Page-level text extractions =
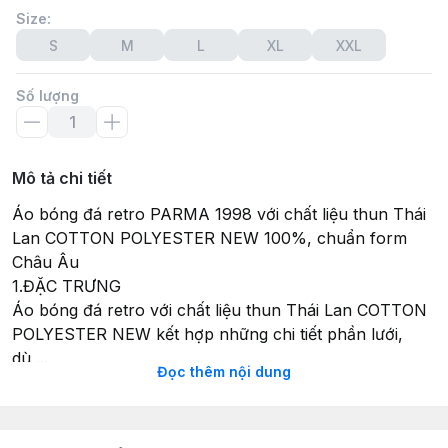
Size
:
S
M
L
XL
XXL
Số lượng
Mô tả chi tiết
Áo bóng đá retro PARMA 1998 với chất liệu thun Thái
Lan COTTON POLYESTER NEW 100%, chuẩn form
Châu Âu
1.ĐẶC TRƯNG
Áo bóng đá retro với chất liệu thun Thái Lan COTTON
POLYESTER NEW kết hợp những chi tiết phần lưới,
dù,...
Đọc thêm nội dung
Với chi tiết áo bóng đá có cổ được in sắc sảo, cùng
LOGO thêu nổi bật
Áo retro đúng y nguyên bản tại thời điểm của mỗi chiếc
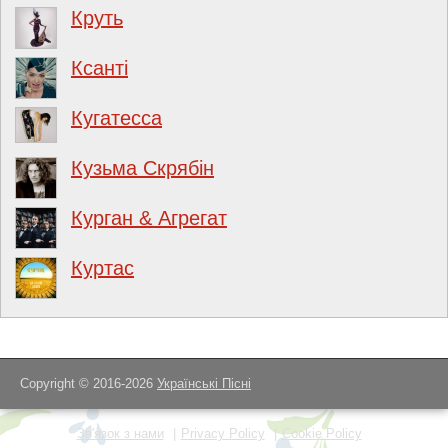
Круть
Ксанті
Кугатесса
Кузьма Скрябін
Курган & Агрегат
Куртас
Copyright © 2016-2026
Українські Пісні
Зв'язок з нами
Privacy Policy
Cookie Policy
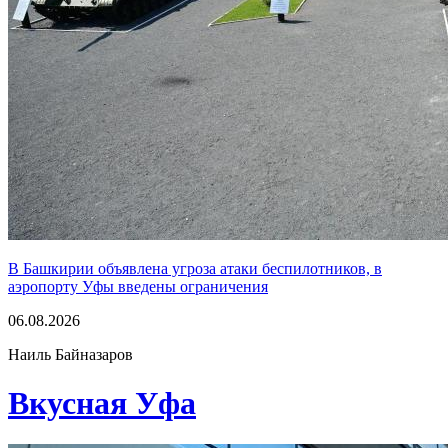
В Башкирии объявлена угроза атаки беспилотников, в
аэропорту Уфы введены ограничения
06.08.2026
Наиль Байназаров
Вкусная Уфа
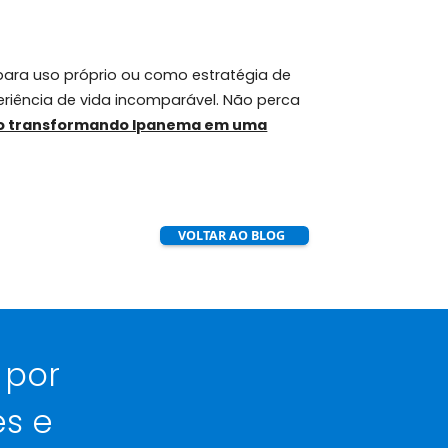
is o apelo imobiliário do bairro. Melhorias em
 continue em alta, com expectativas de valorização
mundo. Seja para uso próprio ou como estratégia de
o e uma experiência de vida incomparável. Não perca
os que estão transformando Ipanema em uma
VOLTAR AO BLOG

EXERCISE DETAILS = Pictures do not belong in the copy. Output all of the records exactly.

EXERCISE ANSWER =
Size
:
S
M
L
XL
XXL
Số lượng
Mô tả chi tiết
Áo bóng đá retro PARMA 1998 với chất liệu thun Thái
Lan COTTON POLYESTER NEW 100%, chuẩn form
Châu Âu
1.ĐẶC TRƯNG
Áo bóng đá retro với chất liệu thun Thái Lan COTTON
POLYESTER NEW kết hợp những chi tiết phần lưới,
dù,...
Đọc thêm nội dung
Với chi tiết áo bóng đá có cổ được in sắc sảo, cùng
LOGO thêu nổi bật
Áo retro đúng y nguyên bản tại thời điểm của mỗi chiếc
Круть
Ксанті
Кугатесса
Кузьма Скрябін
Курган & Агрегат
Куртас
Copyright © 2016-2026
Українські Пісні
Зв'язок з нами
Privacy Policy
Cookie Policy
В Башкирии объявлена угроза атаки беспилотников, в
аэропорту Уфы введены ограничения
06.08.2026
Наиль Байназаров
Вкусная Уфа
is o apelo imobiliário do bairro. Melhorias em
 continue em alta, com expectativas de valorização
mundo. Seja para uso próprio ou como estratégia de
o e uma experiência de vida incomparável. Não perca
os que estão transformando Ipanema em uma
VOLTAR AO BLOG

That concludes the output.